Basic Fuchsin Solution (Working)

Basic fuchsin solution (stock) --------------------------------------------------        ---        5.0 ml

Distilled water --------------------------------------------------------------------        35.0 ml

Picric Acid-Acetone Solution

Picric acid --------------------------------------------------------------------------        0.05 gm

Acetone ----------------------------------------------------------------------------        100.0 ml

Acetone- Xylene solution

Acetone ----------------------------------------------------------------------------        50.0 ml

Xylene -----------------------------------------------------------------------------        50.0 ml

Use both positive and negative control slides.

1.        Deparaffinize and hydrate to distilled water.

2.        Hucker-Conn solution for 2 minutes.

3.        Rinse quickly with two changes of distilled water.

4.        Gram's iodine solution for 1 minute.

5.        Rinse quickly with two changes of distilled water. Blot the slide but not the tissue section.

6.        Decolorize by dipping in the ethyl alcohol-acetone solution until the blue color stops coming off.

7.        Rinse in two changes of distilled water, several dips in each.
8.        Working basic fuchsin solution for 30 seconds.

9.        Rinse in two changes of distilled water, three dips in each.

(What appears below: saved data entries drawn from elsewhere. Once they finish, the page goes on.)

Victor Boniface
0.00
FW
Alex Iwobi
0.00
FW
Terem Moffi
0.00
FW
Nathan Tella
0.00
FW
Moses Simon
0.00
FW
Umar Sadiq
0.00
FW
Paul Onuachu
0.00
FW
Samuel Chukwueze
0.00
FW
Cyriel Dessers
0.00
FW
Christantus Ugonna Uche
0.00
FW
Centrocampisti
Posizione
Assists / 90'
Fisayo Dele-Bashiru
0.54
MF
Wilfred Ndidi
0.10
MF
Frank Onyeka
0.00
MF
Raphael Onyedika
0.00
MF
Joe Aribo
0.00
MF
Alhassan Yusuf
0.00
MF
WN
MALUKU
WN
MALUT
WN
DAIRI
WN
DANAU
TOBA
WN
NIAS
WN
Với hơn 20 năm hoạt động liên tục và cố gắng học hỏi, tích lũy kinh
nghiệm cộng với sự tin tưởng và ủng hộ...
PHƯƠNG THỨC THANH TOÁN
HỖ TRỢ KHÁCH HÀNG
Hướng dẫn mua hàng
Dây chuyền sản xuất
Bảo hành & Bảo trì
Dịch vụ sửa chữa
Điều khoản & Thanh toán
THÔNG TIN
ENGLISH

Blot the slide but not the tissue section.
10.        Place in acetone for 5 seconds.

11.       Differentiate and decolorize by placing in picric acid-acetone for 10 seconds.

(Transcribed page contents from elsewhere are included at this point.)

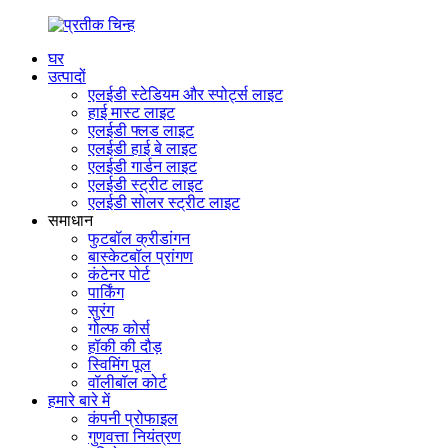
घर
उत्पादों
एलईडी स्टेडियम और स्पोर्ट्स लाइट
हाई मास्ट लाइट
एलईडी फ्लड लाइट
एलईडी हाई बे लाइट
एलईडी गार्डन लाइट
एलईडी स्ट्रीट लाइट
एलईडी सोलर स्ट्रीट लाइट
समाधान
फुटबॉल क्रीडांगन
बास्केटबॉल प्रांगण
कंटेनर पोर्ट
पार्किंग
सुरंग
गोल्फ कोर्स
हॉकी की दौड़
स्विमिंग पूल
वॉलीबॉल कोर्ट
हमारे बारे में
कंपनी प्रोफाइल
गुणवत्ता नियंत्रण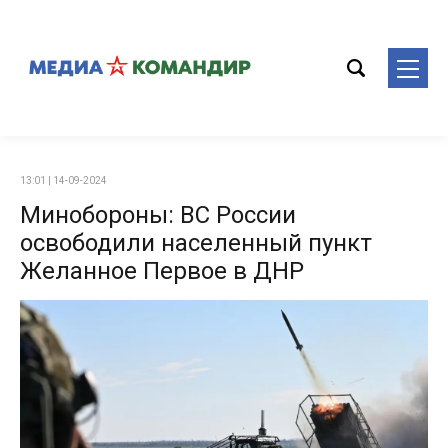
13:01 | 14-09-2024
Минобороны: ВС России
освободили населенный пункт
Желанное Первое в ДНР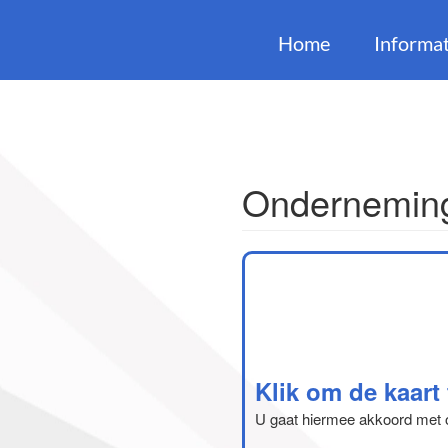
Home
Informat
Onderneming
Klik om de kaart
U gaat hiermee akkoord met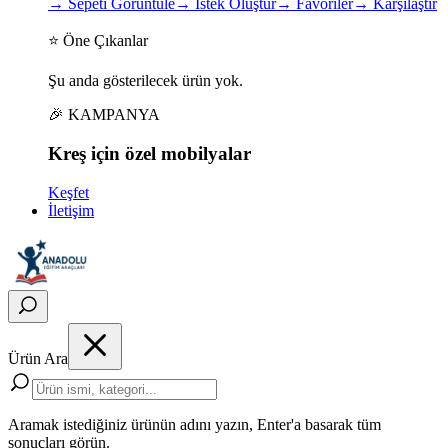
→
Sepeti Görüntüle
→
İstek Oluştur
→
Favoriler
→
Karşılaştır
⭐ Öne Çıkanlar
Şu anda gösterilecek ürün yok.
🎉 KAMPANYA
Kreş için
özel
mobilyalar
Keşfet
İletişim
Ürün Ara
Aramak istediğiniz ürünün adını yazın, Enter'a basarak tüm
sonuçları görün.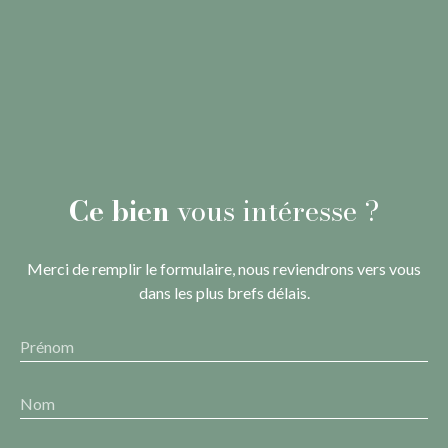
Ce bien
vous intéresse ?
Merci de remplir le formulaire, nous reviendrons vers vous
dans les plus brefs délais.
Prénom
Nom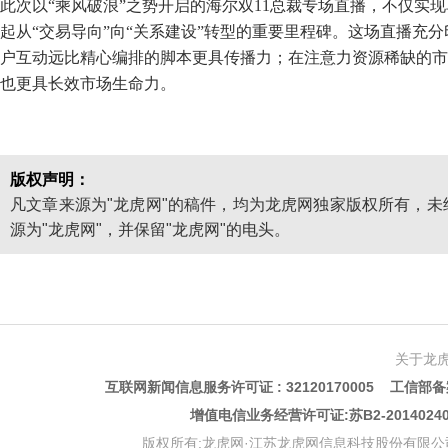
此次以“乘风破浪”之势开启的海尔双11总裁专场直播，不仅实
起从“交易导向”向“关系建设”转型的重要里程碑。这场直播充
户互动远比精心编排的脚本更具传播力；在注意力资源稀缺的市
也更具长效市场生命力。
版权声明：
凡文章来源为"龙虎网"的稿件，均为龙虎网独家版权所有，
源为"龙虎网"，并保留"龙虎网"的电头。
关于龙
互联网新闻信息服务许可证 : 32120170005 工信部备案
增值电信业务经营许可证:苏B2-201402
版权所有:龙虎网·江苏龙虎网信息科技股份有限公司 版权声明 Copyr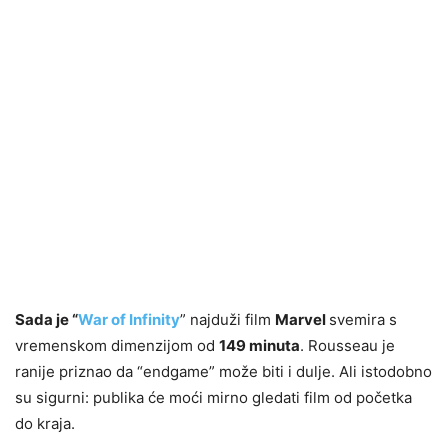
Sada je “
War of Infinity
” najduži film
Marvel
svemira s
vremenskom dimenzijom od
149 minuta
. Rousseau je
ranije priznao da “endgame” može biti i dulje. Ali istodobno
su sigurni: publika će moći mirno gledati film od početka
do kraja.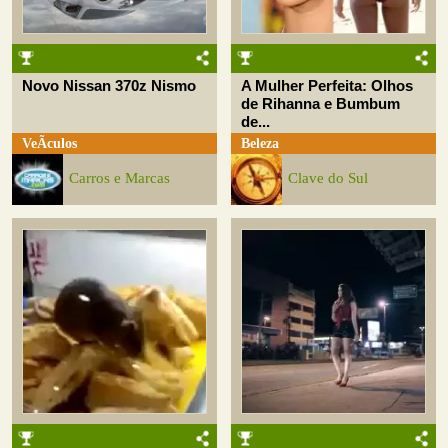
Novo Nissan 370z Nismo
A Mulher Perfeita: Olhos
de Rihanna e Bumbum
de...
VeÃ­culos
Beleza
Carros e Marcas
Clave do Sul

12.       Dip several times in acetone-xylene.

13.       Clear in xylene, four changes.

14.       Mount with synthetic resin.

Gram positive bacteria ---------------------------------------------        blue

Gram negative bacteria --------------------------------------------                red

Filaments of Nocardia and Actinomyces ----------------------------                blue or red

Nuclei --------------------------------------------------------------        red

Other tissue elements ----------------------------------------------        yellow

This staining method is a modification of Taylors modification of the Brown-Brenn stain for bacteria.  Not only does it reduce the staining time, but it also eliminates the use of ether; a laboratory safety hazard.

The tissue section should not be allowed to dry out at any point during the staining procedure.  If the section is allowed to dry out after treatment with the modified Grams iodine, decolorization with alcohol-acetone will be difficult and inadequate.  If the section is allowed to dry out after staining with basic fuchsin, differentiation with picric acid-acetone will be inadequate.  Nothing can be done to remedy these problems.

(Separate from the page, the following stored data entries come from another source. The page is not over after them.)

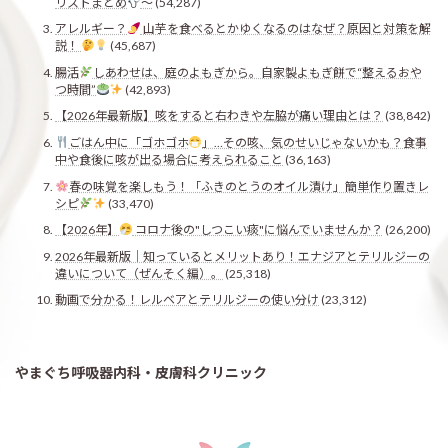
リストまとめ
〜
(54,287)
アレルギー？
山芋を食べるとかゆくなるのはなぜ？原因と対策を解
説！
(45,687)
腸活
しあわせは、庭のよもぎから。自家製よもぎ餅で“整えるおや
つ時間”
(42,893)
【2026年最新版】咳をすると右わきや左脇が痛い理由とは？
(38,842)
ごはん中に「ゴホゴホ
」…その咳、気のせいじゃないかも？食事
中や食後に咳が出る場合に考えられること
(36,163)
春の味覚を楽しもう！「ふきのとうのオイル漬け」簡単作り置きレ
シピ
(33,470)
【2026年】
コロナ後の"しつこい痰"に悩んでいませんか？
(26,200)
2026年最新版｜知っているとメリットあり！エナジアとテリルジーの
違いについて（ぜんそく編）。
(25,318)
動画で分かる！レルベアとテリルジーの使い分け
(23,312)
やまぐち呼吸器内科・皮膚科クリニック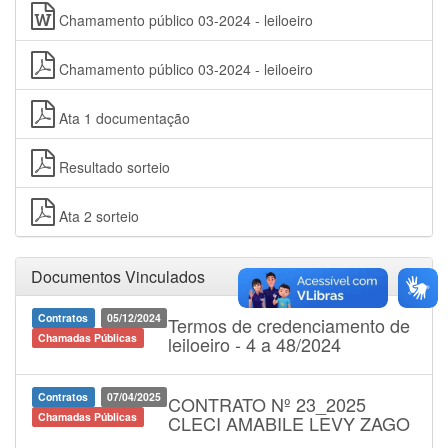
Chamamento público 03-2024 - leiloeiro
Chamamento público 03-2024 - leiloeiro
Ata 1 documentação
Resultado sorteio
Ata 2 sorteio
Documentos Vinculados
Contratos
05/12/2024
Termos de credenciamento de
Chamadas Públicas
leiloeiro - 4 a 48/2024
Contratos
07/04/2025
CONTRATO Nº 23_2025
Chamadas Públicas
CLECI AMABILE LEVY ZAGO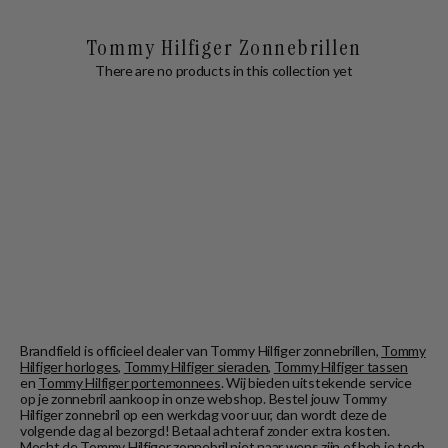
Tommy Hilfiger Zonnebrillen
There are no products in this collection yet
Brandfield is officieel dealer van Tommy Hilfiger zonnebrillen,
Tommy
Hilfiger horloges
,
Tommy Hilfiger sieraden
,
Tommy Hilfiger tassen
en
Tommy Hilfiger portemonnees
. Wij bieden uitstekende service
op je zonnebril aankoop in onze webshop. Bestel jouw Tommy
Hilfiger zonnebril op een werkdag voor uur, dan wordt deze de
volgende dag al bezorgd! Betaal achteraf zonder extra kosten.
Mocht de Tommy Hilfiger zonnebril niet naar wens zijn of heb je toch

Brown, J.H., and Brenn, L.:  A method for the differential staining of Gram-positive and Gram-negative bacteria in tissue sections.  Bull. Johns Hopkins Hosp. 48:69-73, 1931.

Taylor, R.D.:  Modification of the Brown-Brenn Gram stain.  Amer. J. Clin. Path. 46: 472-474, 1966.

Churukian, C.J., and Schenk, E.A.:  A method of demonstrating Gram-positive and Gram-negative bacteria.  J. Histotechnology 5:127-128, 1982.